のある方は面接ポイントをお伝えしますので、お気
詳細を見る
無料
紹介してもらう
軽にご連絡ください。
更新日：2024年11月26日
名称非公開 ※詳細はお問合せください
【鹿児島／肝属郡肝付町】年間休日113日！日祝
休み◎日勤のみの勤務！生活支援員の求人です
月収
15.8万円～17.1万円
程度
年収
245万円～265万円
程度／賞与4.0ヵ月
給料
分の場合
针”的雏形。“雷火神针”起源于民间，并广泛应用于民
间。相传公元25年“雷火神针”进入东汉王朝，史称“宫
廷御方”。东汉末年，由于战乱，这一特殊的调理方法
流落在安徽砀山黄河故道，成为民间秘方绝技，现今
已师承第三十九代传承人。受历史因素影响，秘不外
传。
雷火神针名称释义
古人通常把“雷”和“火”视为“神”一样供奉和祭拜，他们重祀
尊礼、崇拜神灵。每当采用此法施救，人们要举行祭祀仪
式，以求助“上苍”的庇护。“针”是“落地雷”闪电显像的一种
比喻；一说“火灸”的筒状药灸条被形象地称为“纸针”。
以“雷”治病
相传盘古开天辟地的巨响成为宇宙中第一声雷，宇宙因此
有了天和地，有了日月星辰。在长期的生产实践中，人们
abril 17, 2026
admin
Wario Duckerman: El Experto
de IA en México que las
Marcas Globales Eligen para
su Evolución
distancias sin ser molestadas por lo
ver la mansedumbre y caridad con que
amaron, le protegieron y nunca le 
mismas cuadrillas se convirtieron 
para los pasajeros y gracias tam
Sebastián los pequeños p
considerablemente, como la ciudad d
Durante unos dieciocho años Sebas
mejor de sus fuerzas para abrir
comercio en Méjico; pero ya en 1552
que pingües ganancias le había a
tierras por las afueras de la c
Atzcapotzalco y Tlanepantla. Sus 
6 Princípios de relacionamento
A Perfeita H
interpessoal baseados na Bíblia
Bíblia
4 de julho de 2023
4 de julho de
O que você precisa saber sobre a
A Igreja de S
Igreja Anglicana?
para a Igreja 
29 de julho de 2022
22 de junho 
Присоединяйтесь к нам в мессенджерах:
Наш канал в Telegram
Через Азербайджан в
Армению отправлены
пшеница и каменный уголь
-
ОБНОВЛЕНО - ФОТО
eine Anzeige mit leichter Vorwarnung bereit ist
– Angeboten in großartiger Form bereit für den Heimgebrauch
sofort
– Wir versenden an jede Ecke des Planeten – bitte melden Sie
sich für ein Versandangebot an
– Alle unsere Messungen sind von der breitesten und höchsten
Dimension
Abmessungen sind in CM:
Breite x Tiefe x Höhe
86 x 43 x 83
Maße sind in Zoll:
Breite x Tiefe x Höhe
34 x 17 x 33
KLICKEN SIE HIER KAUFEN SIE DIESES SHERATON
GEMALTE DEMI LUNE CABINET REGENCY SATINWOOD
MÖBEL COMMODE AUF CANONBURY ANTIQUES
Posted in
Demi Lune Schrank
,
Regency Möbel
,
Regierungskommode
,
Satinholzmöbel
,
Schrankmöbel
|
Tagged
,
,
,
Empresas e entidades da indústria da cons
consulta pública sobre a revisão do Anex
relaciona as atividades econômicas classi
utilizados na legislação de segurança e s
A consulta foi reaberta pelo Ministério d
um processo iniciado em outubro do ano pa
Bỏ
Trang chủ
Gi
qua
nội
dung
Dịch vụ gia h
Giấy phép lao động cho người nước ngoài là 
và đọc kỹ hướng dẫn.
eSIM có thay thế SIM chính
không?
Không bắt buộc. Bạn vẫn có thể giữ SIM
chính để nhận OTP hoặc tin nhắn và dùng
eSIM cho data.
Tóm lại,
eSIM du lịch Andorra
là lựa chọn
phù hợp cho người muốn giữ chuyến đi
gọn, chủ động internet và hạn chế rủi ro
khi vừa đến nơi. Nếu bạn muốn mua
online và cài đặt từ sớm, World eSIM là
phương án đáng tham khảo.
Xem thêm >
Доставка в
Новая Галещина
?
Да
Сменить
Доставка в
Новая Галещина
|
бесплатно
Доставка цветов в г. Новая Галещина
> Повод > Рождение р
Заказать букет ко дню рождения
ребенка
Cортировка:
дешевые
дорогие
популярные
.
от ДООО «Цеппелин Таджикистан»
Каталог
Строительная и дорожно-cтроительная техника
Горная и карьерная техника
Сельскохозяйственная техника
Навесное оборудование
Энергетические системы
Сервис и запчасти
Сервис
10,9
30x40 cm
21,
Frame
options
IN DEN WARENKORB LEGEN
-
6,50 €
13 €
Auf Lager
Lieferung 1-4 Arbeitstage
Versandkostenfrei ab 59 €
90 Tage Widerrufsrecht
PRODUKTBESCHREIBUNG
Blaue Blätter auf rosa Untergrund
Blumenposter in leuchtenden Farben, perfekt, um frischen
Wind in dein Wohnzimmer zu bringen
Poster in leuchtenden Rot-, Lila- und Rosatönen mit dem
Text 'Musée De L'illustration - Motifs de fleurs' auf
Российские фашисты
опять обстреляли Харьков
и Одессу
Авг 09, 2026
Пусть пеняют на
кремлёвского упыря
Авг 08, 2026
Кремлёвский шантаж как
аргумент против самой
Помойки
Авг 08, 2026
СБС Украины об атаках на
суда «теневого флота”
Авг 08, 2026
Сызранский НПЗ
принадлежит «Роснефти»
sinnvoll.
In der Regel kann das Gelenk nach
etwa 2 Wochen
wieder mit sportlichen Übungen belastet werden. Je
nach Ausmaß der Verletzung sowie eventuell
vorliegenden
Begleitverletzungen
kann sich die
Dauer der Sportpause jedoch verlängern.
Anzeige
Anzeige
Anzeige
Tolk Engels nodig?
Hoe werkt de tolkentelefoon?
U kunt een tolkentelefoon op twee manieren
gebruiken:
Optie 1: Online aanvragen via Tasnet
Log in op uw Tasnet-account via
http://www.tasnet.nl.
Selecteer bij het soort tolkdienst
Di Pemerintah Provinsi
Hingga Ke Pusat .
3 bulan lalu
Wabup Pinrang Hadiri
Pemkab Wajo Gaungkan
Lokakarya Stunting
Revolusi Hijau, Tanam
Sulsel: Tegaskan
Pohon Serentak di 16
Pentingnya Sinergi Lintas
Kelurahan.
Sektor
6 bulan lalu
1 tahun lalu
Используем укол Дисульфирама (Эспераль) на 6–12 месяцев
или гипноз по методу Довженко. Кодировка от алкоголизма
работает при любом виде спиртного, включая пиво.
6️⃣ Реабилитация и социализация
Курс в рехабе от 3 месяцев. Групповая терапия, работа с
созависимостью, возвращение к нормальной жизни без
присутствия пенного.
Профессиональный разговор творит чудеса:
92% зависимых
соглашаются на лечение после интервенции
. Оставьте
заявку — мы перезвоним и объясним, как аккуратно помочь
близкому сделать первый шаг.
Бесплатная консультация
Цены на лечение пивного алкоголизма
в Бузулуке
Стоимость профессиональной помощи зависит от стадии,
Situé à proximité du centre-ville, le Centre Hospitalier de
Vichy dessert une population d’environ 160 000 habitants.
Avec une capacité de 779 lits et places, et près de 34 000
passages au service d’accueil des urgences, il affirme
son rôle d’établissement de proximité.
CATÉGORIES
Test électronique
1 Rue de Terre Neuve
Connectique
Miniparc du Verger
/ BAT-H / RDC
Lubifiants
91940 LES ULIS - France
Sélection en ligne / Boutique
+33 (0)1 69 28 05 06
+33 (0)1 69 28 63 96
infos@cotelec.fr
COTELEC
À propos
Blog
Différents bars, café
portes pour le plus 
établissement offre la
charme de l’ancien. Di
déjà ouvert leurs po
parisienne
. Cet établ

* [Problem details]:
Write out all of the records once more, exactly.

* [Task result]:
のある方は面接ポイントをお伝えしますので、お気
詳細を見る
無料
紹介してもらう
軽にご連絡ください。
更新日：2024年11月26日
名称非公開 ※詳細はお問合せください
【鹿児島／肝属郡肝付町】年間休日113日！日祝
休み◎日勤のみの勤務！生活支援員の求人です
月収
15.8万円～17.1万円
程度
年収
245万円～265万円
程度／賞与4.0ヵ月
給料
分の場合
针”的雏形。“雷火神针”起源于民间，并广泛应用于民
间。相传公元25年“雷火神针”进入东汉王朝，史称“宫
廷御方”。东汉末年，由于战乱，这一特殊的调理方法
流落在安徽砀山黄河故道，成为民间秘方绝技，现今
已师承第三十九代传承人。受历史因素影响，秘不外
传。
雷火神针名称释义
古人通常把“雷”和“火”视为“神”一样供奉和祭拜，他们重祀
尊礼、崇拜神灵。每当采用此法施救，人们要举行祭祀仪
式，以求助“上苍”的庇护。“针”是“落地雷”闪电显像的一种
比喻；一说“火灸”的筒状药灸条被形象地称为“纸针”。
以“雷”治病
相传盘古开天辟地的巨响成为宇宙中第一声雷，宇宙因此
有了天和地，有了日月星辰。在长期的生产实践中，人们
abril 17, 2026
admin
Wario Duckerman: El Experto
de IA en México que las
Marcas Globales Eligen para
su Evolución
distancias sin ser molestadas por lo
ver la mansedumbre y caridad con que
amaron, le protegieron y nunca le 
mismas cuadrillas se convirtieron 
para los pasajeros y gracias tam
Sebastián los pequeños p
considerablemente, como la ciudad d
Durante unos dieciocho años Sebas
mejor de sus fuerzas para abrir
comercio en Méjico; pero ya en 1552
que pingües ganancias le había a
tierras por las afueras de la c
Atzcapotzalco y Tlanepantla. Sus 
6 Princípios de relacionamento
A Perfeita H
interpessoal baseados na Bíblia
Bíblia
4 de julho de 2023
4 de julho de
O que você precisa saber sobre a
A Igreja de S
Igreja Anglicana?
para a Igreja 
29 de julho de 2022
22 de junho 
Присоединяйтесь к нам в мессенджерах:
Наш канал в Telegram
Через Азербайджан в
Армению отправлены
пшеница и каменный уголь
-
ОБНОВЛЕНО - ФОТО
eine Anzeige mit leichter Vorwarnung bereit ist
– Angeboten in großartiger Form bereit für den Heimgebrauch
sofort
– Wir versenden an jede Ecke des Planeten – bitte melden Sie
sich für ein Versandangebot an
– Alle unsere Messungen sind von der breitesten und höchsten
Dimension
Abmessungen sind in CM:
Breite x Tiefe x Höhe
86 x 43 x 83
Maße sind in Zoll:
Breite x Tiefe x Höhe
34 x 17 x 33
KLICKEN SIE HIER KAUFEN SIE DIESES SHERATON
GEMALTE DEMI LUNE CABINET REGENCY SATINWOOD
MÖBEL COMMODE AUF CANONBURY ANTIQUES
Posted in
Demi Lune Schrank
,
Regency Möbel
,
Regierungskommode
,
Satinholzmöbel
,
Schrankmöbel
|
Tagged
,
,
,
Empresas e entidades da indústria da cons
consulta pública sobre a revisão do Anex
relaciona as atividades econômicas classi
utilizados na legislação de segurança e s
A consulta foi reaberta pelo Ministério d
um processo iniciado em outubro do ano pa
Bỏ
Trang chủ
Gi
qua
nội
dung
Dịch vụ gia h
Giấy phép lao động cho người nước ngoài là 
và đọc kỹ hướng dẫn.
eSIM có thay thế SIM chính
không?
Không bắt buộc. Bạn vẫn có thể giữ SIM
chính để nhận OTP hoặc tin nhắn và dùng
eSIM cho data.
Tóm lại,
eSIM du lịch Andorra
là lựa chọn
phù hợp cho người muốn giữ chuyến đi
gọn, chủ động internet và hạn chế rủi ro
khi vừa đến nơi. Nếu bạn muốn mua
online và cài đặt từ sớm, World eSIM là
phương án đáng tham khảo.
Xem thêm >
Доставка в
Новая Галещина
?
Да
Сменить
Доставка в
Новая Галещина
|
бесплатно
Доставка цветов в г. Новая Галещина
> Повод > Рождение р
Заказать букет ко дню рождения
ребенка
Cортировка:
дешевые
дорогие
популярные
.
от ДООО «Цеппелин Таджикистан»
Каталог
Строительная и дорожно-cтроительная техника
Горная и карьерная техника
Сельскохозяйственная техника
Навесное оборудование
Энергетические системы
Сервис и запчасти
Сервис
10,9
30x40 cm
21,
Frame
options
IN DEN WARENKORB LEGEN
-
6,50 €
13 €
Auf Lager
Lieferung 1-4 Arbeitstage
Versandkostenfrei ab 59 €
90 Tage Widerrufsrecht
PRODUKTBESCHREIBUNG
Blaue Blätter auf rosa Untergrund
Blumenposter in leuchtenden Farben, perfekt, um frischen
Wind in dein Wohnzimmer zu bringen
Poster in leuchtenden Rot-, Lila- und Rosatönen mit dem
Text 'Musée De L'illustration - Motifs de fleurs' auf
Российские фашисты
опять обстреляли Харьков
и Одессу
Авг 09, 2026
Пусть пеняют на
кремлёвского упыря
Авг 08, 2026
Кремлёвский шантаж как
аргумент против самой
Помойки
Авг 08, 2026
СБС Украины об атаках на
суда «теневого флота”
Авг 08, 2026
Сызранский НПЗ
принадлежит «Роснефти»
sinnvoll.
In der Regel kann das Gelenk nach
etwa 2 Wochen
wieder mit sportlichen Übungen belastet werden. Je
nach Ausmaß der Verletzung sowie eventuell
vorliegenden
Begleitverletzungen
kann sich die
Dauer der Sportpause jedoch verlängern.
Anzeige
Anzeige
Anzeige
Tolk Engels nodig?
Hoe werkt de tolkentelefoon?
U kunt een tolkentelefoon op twee manieren
gebruiken:
Optie 1: Online aanvragen via Tasnet
Log in op uw Tasnet-account via
http://www.tasnet.nl.
Selecteer bij het soort tolkdienst
Di Pemerintah Provinsi
Hingga Ke Pusat .
3 bulan lalu
Wabup Pinrang Hadiri
Pemkab Wajo Gaungkan
Lokakarya Stunting
Revolusi Hijau, Tanam
Sulsel: Tegaskan
Pohon Serentak di 16
Pentingnya Sinergi Lintas
Kelurahan.
Sektor
6 bulan lalu
1 tahun lalu
Используем укол Дисульфирама (Эспераль) на 6–12 месяцев
или гипноз по методу Довженко. Кодировка от алкоголизма
работает при любом виде спиртного, включая пиво.
6️⃣ Реабилитация и социализация
Курс в рехабе от 3 месяцев. Групповая терапия, работа с
созависимостью, возвращение к нормальной жизни без
присутствия пенного.
Профессиональный разговор творит чудеса:
92% зависимых
соглашаются на лечение после интервенции
. Оставьте
заявку — мы перезвоним и объясним, как аккуратно помочь
близкому сделать первый шаг.
Бесплатная консультация
Цены на лечение пивного алкоголизма
в Бузулуке
Стоимость профессиональной помощи зависит от стадии,
Situé à proximité du centre-ville, le Centre Hospitalier de
Vichy dessert une population d’environ 160 000 habitants.
Avec une capacité de 779 lits et places, et près de 34 000
passages au service d’accueil des urgences, il affirme
son rôle d’établissement de proximité.
CATÉGORIES
Test électronique
1 Rue de Terre Neuve
Connectique
Miniparc du Verger
/ BAT-H / RDC
Lubifiants
91940 LES ULIS - France
Sélection en ligne / Boutique
+33 (0)1 69 28 05 06
+33 (0)1 69 28 63 96
infos@cotelec.fr
COTELEC
À propos
Blog
Différents bars, café
portes pour le plus 
établissement offre la
charme de l’ancien. Di
déjà ouvert leurs po
parisienne
. Cet établ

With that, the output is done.